Design and results of the stimulus–response binding experiment (Exp. 4). A Participants prepared a first response (R1) as indicated by a cue and they executed this response upon the onset of a colored line that was oriented either horizontally or vertically (S1). A second line stimulus followed shortly thereafter, prompting a response depending on line orientation (S2). Trials were constructed so that all possible response and stimulus sequences were varied orthogonally, allowing to assess the integration of stimulus and response features into event files via partial repetition costs (computed as the difference in repetition benefits for features between response repetitions and response alternations; see text for details). B Stimulus feature repetition benefits (positive) and costs (negative) calculated as RTalternation − RTrepetition for stimulus form, color, and location, as a function of response sequence (repetition vs. alternation). RTalternation corresponds to the mean of all conditions involving an alternation of the respective stimulus feature while RTrepetition corresponds to the mean of all conditions with repetition of that feature. Error bars indicate standard errors of paired differences (SEPD; Pfister & Janczyk, 2013). C Distribution of partial repetition costs (ΔRepetition benefit) for the task-relevant stimulus feature form (shown as kernel density estimate) with means and standard errors of the four samples (blue dots) and the pooled data (black diamond)


Responses and stimuli

Responses were given with the left and right index finger on the left and right ‘ctrl’ keys (note that responses were given with the right index and middle finger in the original study). A vertical stack of three square-shaped, white outlines was presented against a black background throughout the experiment. White arrows (‘ <  <  < ’ or ‘ >  >  > ’) appeared in the middle square and served as response cues, whereas a red or green horizontal or vertical line appeared either in the top or the bottom square and served as S1 and S2.

Task and procedure

Participants were to prepare a left or right response according to the response cue, which was then given upon onset of S1. After this response, S2 occurred and participants were to give a left or right response to the form of S2 (i.e., whether the line was horizontal or vertical).
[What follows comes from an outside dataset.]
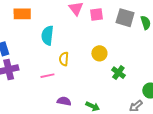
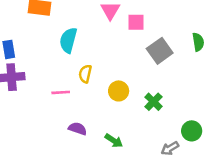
gray square: (125, 18) -> (160, 51), moved, turned 30
yellow circle: (99, 53) -> (119, 91), moved

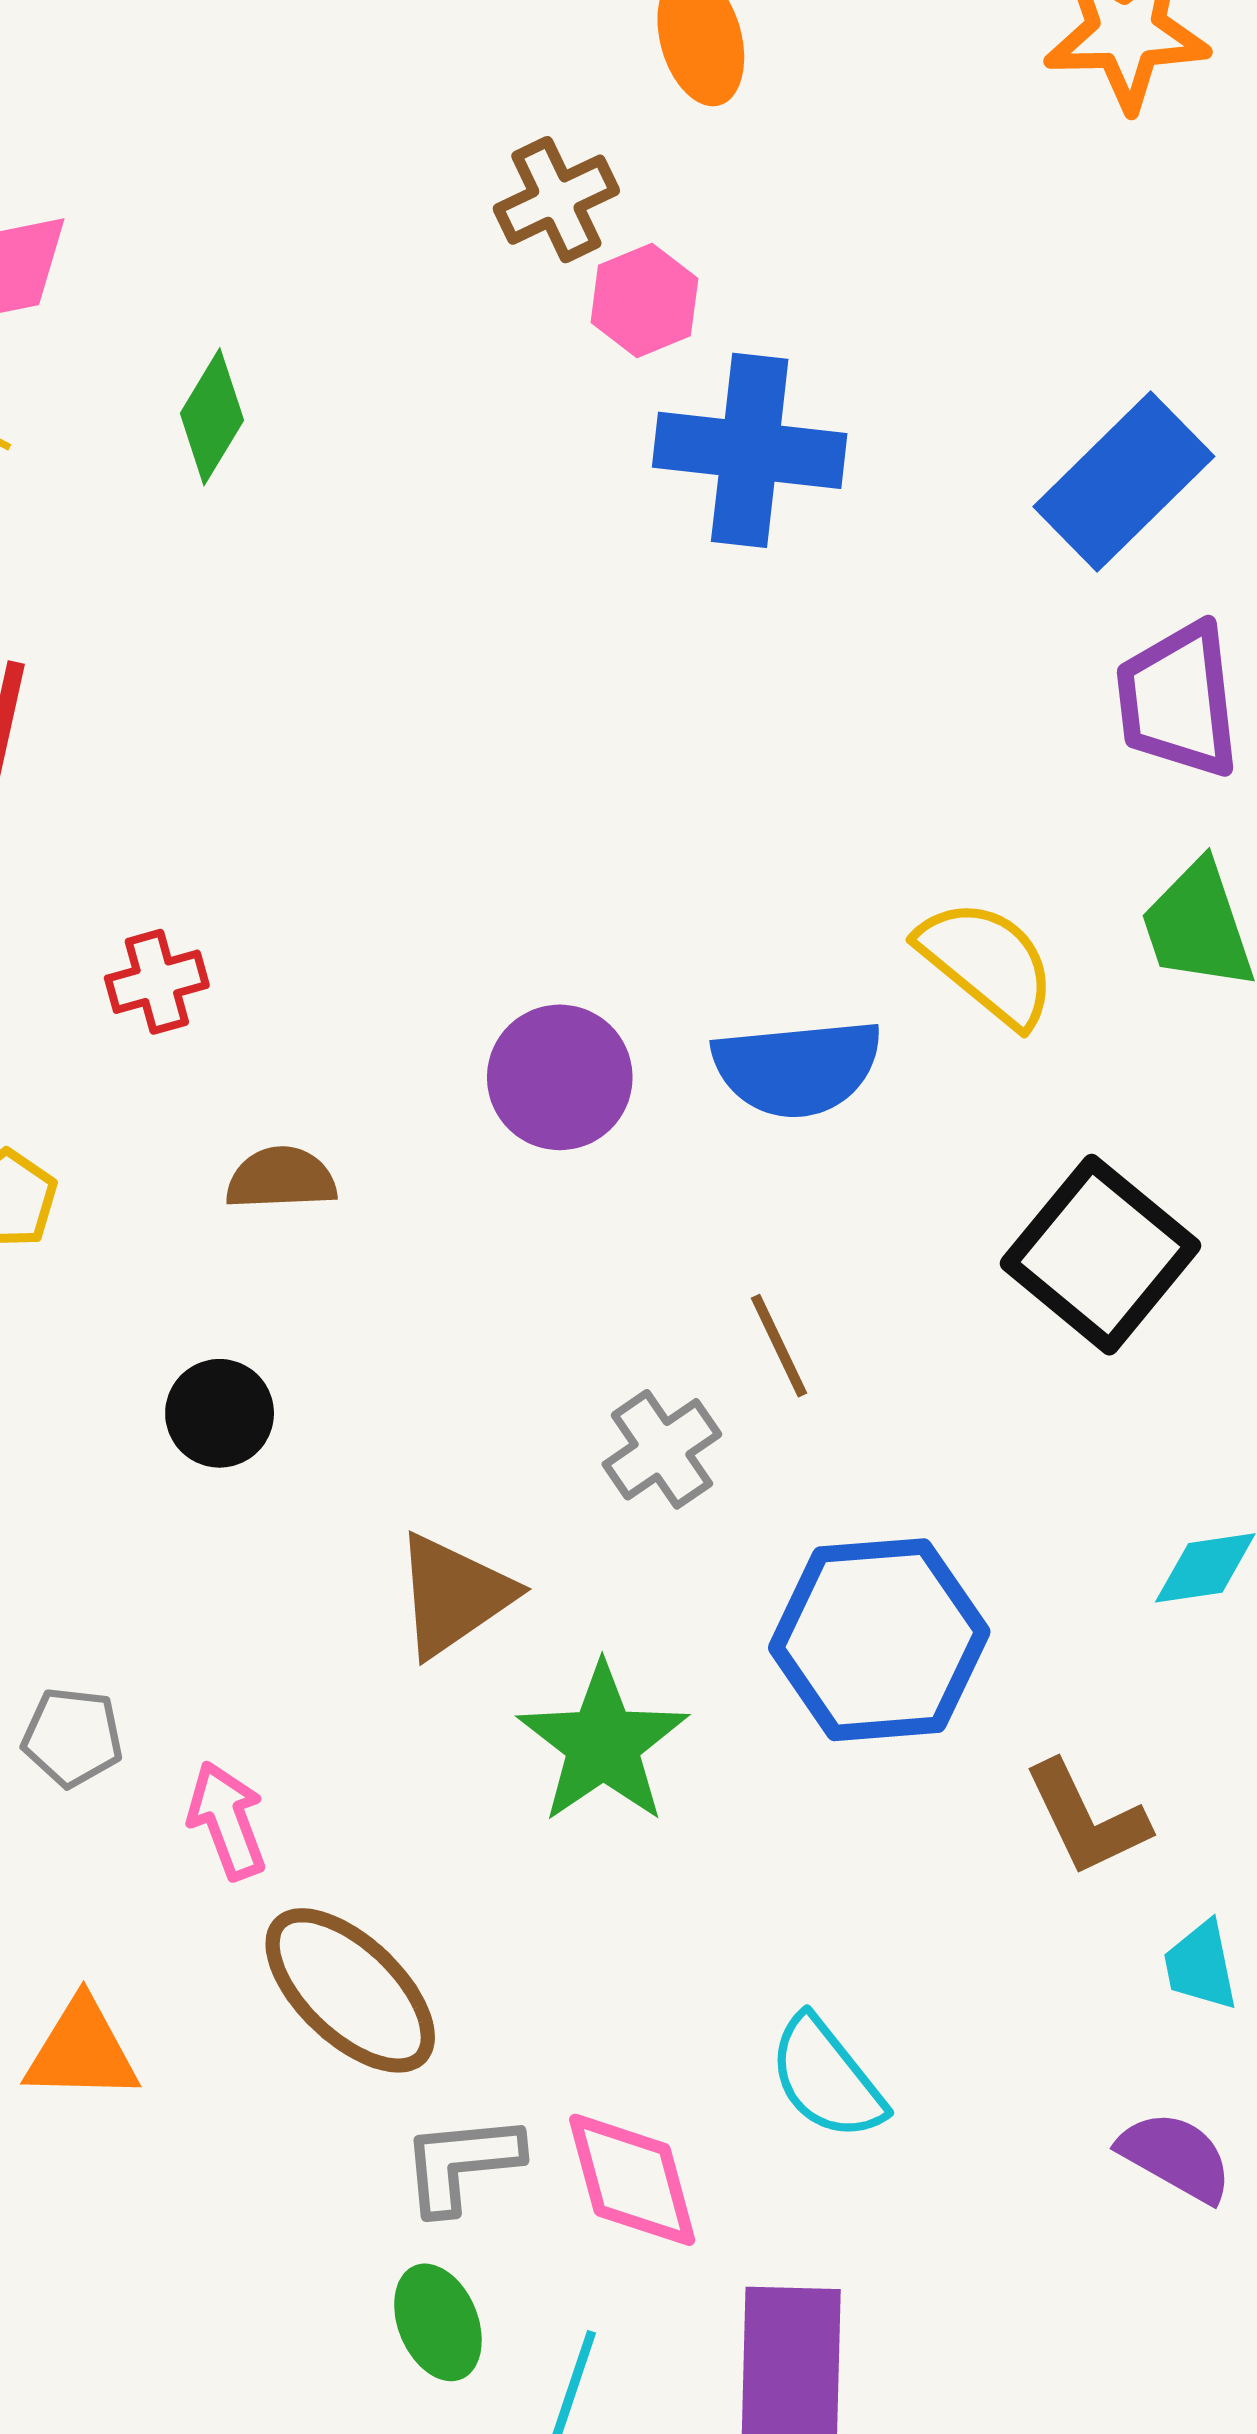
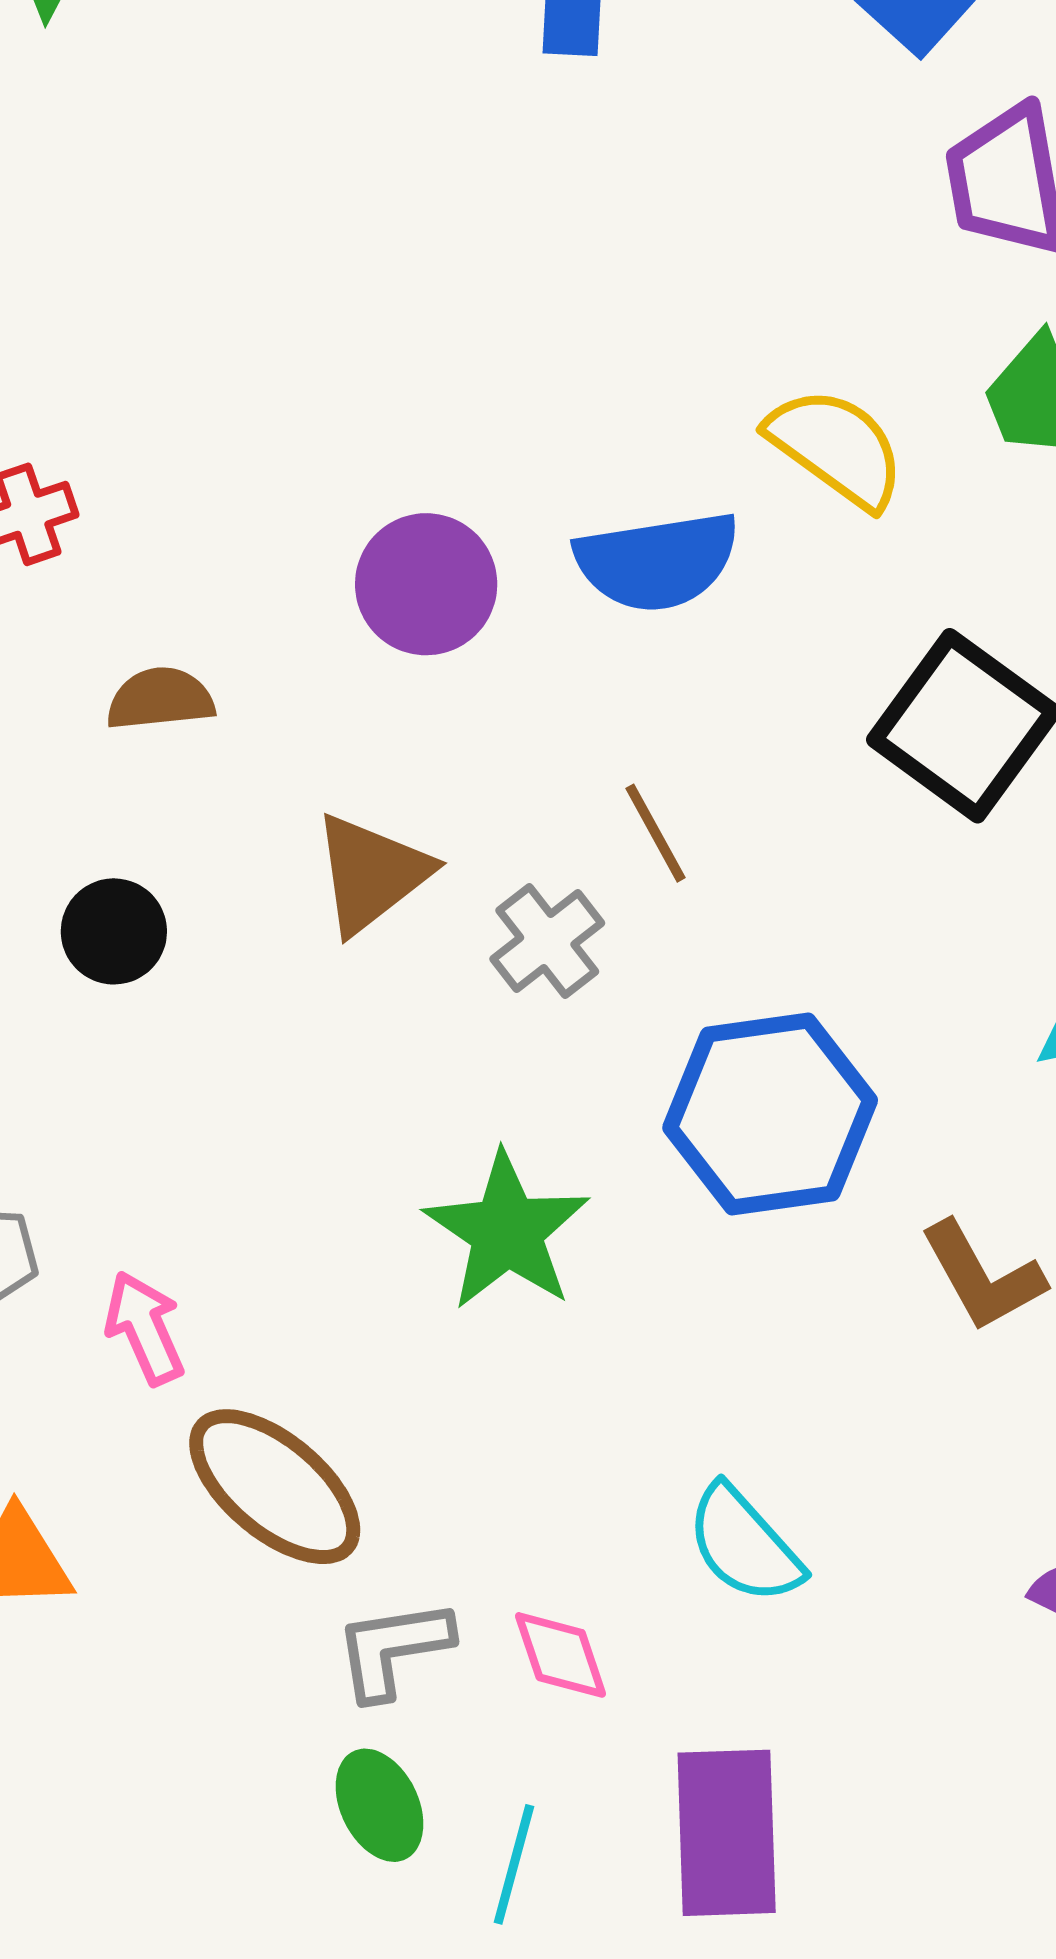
brown triangle: (454, 1595) -> (371, 874), moved
pink diamond: (632, 2180) -> (561, 1655), size x0.7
A trial began with the presentation of the response cue (1500 ms), which was always presented in the central square and which disappeared for 1000 ms. Then, S1 appeared in the upper or lower square (500 ms) and prompted the participant to give the prepared response R1, irrespective of the form, location, or color of this stimulus. If R1 was not given within 1000 ms after S1 onset or if R1 was not correct, respective error feedback was provided (500 ms) and the trial was aborted. Otherwise, S2 was presented in the upper or in the lower square until response R2 was given with a time limit of 2000 ms. Error feedback (500 ms) was provided in case of a late R2, if R2 was given prior to S2 onset, or if R2 was incorrect. The next trial started after an ITI of 2000 ms. Trials with errors were repeated at a random position in the remainder of the block.
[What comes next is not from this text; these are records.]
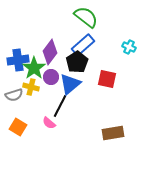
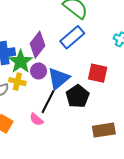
black pentagon: (77, 62) -> (78, 96), moved

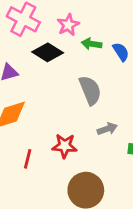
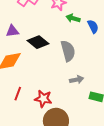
black diamond: (48, 52) -> (38, 42), moved
red star: (65, 146) -> (43, 99), moved

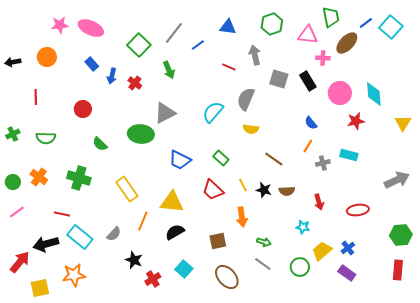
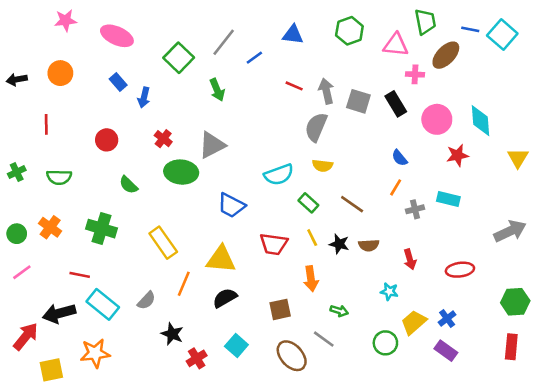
blue line: (366, 23) -> (470, 29), turned 48
pink star: (60, 25) -> (66, 20), moved
gray arrow: (255, 55) -> (326, 91), moved
red cross: (135, 83) -> (163, 139), moved
cyan semicircle: (213, 112) -> (279, 175), moved, turned -150
green rectangle: (221, 158) -> (308, 203), moved
red trapezoid: (213, 190) -> (274, 244), turned -35
gray line: (263, 264) -> (324, 339), moved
The experiment started with a practice block of 40 randomly drawn valid trials (taken from the 128 possible trials, as described next). Then, two experimental blocks with 128 valid trials were administered. The 128 trials resulted from combining 2 response cues (‘ <  <  < ’ vs. ‘ >  >  > ’) × 2 S1 form (horizontal vs. vertical) × 2 S1 color (red vs. green) × 2 S1 location (upper vs. lower square) × 2 S2 form (horizontal vs. vertical) × 2 S2 color (red vs. green) × 2 S2 location (upper vs. lower square). Instructions emphasized speed and accuracy of responses.

Design and analyses

Three participants were excluded from the analyses, because they aborted the experiment and thus data were lacking. RT analyses were based on correct trials, while error analyses were based on the initial trials that were not added to a block due to errors. RT1s were measured from S1 onset until R1 and RT2s were measured from S2 onset until R2.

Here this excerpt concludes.